The Kerberos service comprises of a client-server architecture that provides secure transactions over networks. The service offers strong user authentication, as well as integrity and privacy. The authentication verifies the identities of the sender and the receiver in a network transaction. The service also checks for data integrity and encrypts the data during transmission.
Using the Kerberos service, you can log on to other machines, execute commands, exchange data, and transfer files securely. Additionally, Kerberos provides authorization services that allow administrators to restrict access to services and machines.
So, in the Kerberos mode, only authorized users can access services, thereby preventing an unauthorized access to services. The Kerberos mode also encrypts the data during transmission to avoid data exposure.
hadoop.security.authorization=true
hadoop.security.authentication=Kerberos (the default is “simple”)
SASL/GSS API and RPC
This topic describes the server-side authentication, client-side authentication, and Hadoop client, Hadoop server, and RPC- Delegated NameNode token
All operations from client nodes must be connected with the KDC to be authenticated when Kerberos is enabled. This process can impact the performance of the Hadoop jobs.
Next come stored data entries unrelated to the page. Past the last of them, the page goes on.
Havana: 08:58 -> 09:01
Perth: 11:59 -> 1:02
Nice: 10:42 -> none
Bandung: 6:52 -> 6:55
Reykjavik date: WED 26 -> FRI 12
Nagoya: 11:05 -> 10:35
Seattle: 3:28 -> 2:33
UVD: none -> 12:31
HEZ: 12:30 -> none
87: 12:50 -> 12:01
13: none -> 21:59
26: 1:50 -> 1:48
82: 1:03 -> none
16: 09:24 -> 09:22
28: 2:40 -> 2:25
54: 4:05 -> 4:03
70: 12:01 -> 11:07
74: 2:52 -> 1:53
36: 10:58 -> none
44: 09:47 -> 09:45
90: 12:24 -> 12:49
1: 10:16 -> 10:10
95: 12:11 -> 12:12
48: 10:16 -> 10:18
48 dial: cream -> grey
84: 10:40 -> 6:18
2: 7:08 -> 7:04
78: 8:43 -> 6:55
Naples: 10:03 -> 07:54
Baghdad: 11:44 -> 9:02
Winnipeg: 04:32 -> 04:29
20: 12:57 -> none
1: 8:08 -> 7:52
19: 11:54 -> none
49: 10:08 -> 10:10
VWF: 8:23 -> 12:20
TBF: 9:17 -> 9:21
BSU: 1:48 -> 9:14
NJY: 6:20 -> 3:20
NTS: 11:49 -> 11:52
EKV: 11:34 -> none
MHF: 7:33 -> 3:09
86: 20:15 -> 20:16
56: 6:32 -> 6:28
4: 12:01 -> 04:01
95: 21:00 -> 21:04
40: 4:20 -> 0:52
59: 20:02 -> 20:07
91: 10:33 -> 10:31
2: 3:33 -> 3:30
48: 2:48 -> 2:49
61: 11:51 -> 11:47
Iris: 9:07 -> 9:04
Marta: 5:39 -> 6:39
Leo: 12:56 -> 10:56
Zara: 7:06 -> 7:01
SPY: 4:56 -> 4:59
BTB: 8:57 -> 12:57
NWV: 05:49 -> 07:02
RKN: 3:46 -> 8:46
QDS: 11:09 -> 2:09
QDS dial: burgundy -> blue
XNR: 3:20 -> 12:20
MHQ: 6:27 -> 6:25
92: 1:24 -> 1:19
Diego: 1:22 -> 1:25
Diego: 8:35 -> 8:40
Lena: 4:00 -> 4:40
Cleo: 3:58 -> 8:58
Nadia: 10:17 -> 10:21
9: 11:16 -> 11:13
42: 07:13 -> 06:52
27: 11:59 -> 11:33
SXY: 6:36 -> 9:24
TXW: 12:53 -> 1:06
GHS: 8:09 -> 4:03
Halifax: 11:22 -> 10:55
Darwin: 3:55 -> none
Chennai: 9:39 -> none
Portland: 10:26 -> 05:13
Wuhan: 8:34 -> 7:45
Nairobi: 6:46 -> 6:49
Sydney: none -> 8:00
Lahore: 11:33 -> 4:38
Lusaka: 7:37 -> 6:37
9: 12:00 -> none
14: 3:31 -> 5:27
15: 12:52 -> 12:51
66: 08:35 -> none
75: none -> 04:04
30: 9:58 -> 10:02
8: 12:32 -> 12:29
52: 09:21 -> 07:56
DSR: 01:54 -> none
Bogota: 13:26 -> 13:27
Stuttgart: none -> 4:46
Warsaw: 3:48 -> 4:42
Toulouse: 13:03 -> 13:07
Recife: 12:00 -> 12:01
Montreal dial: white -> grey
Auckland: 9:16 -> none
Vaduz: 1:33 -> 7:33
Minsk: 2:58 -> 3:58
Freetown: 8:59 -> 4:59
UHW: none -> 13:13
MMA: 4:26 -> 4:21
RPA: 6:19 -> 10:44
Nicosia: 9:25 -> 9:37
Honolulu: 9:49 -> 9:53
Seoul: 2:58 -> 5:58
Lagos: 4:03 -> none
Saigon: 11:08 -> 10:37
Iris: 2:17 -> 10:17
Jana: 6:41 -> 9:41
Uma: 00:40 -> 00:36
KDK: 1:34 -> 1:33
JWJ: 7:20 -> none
Therefore, the NameNode Token delegation was introduced to reduce the performance impact from Kerberos and the load on the KDC server. - HTTP SPNEGO authentication
By default, Hadoop web applications such as ResourceManager, NodeNodeManager, JobTracker, NameNode, TaskTrackers, and DataNodes can be accessed without authentication. If Kerberos is enabled, all web applications can be configured to authenticate through Kerberos HTTP SPNEGO. - RPC and data encryption
To encrypt data that is transferred between Hadoop services and clients, set hadoop.rpc.protection to privacy in core-site.xml.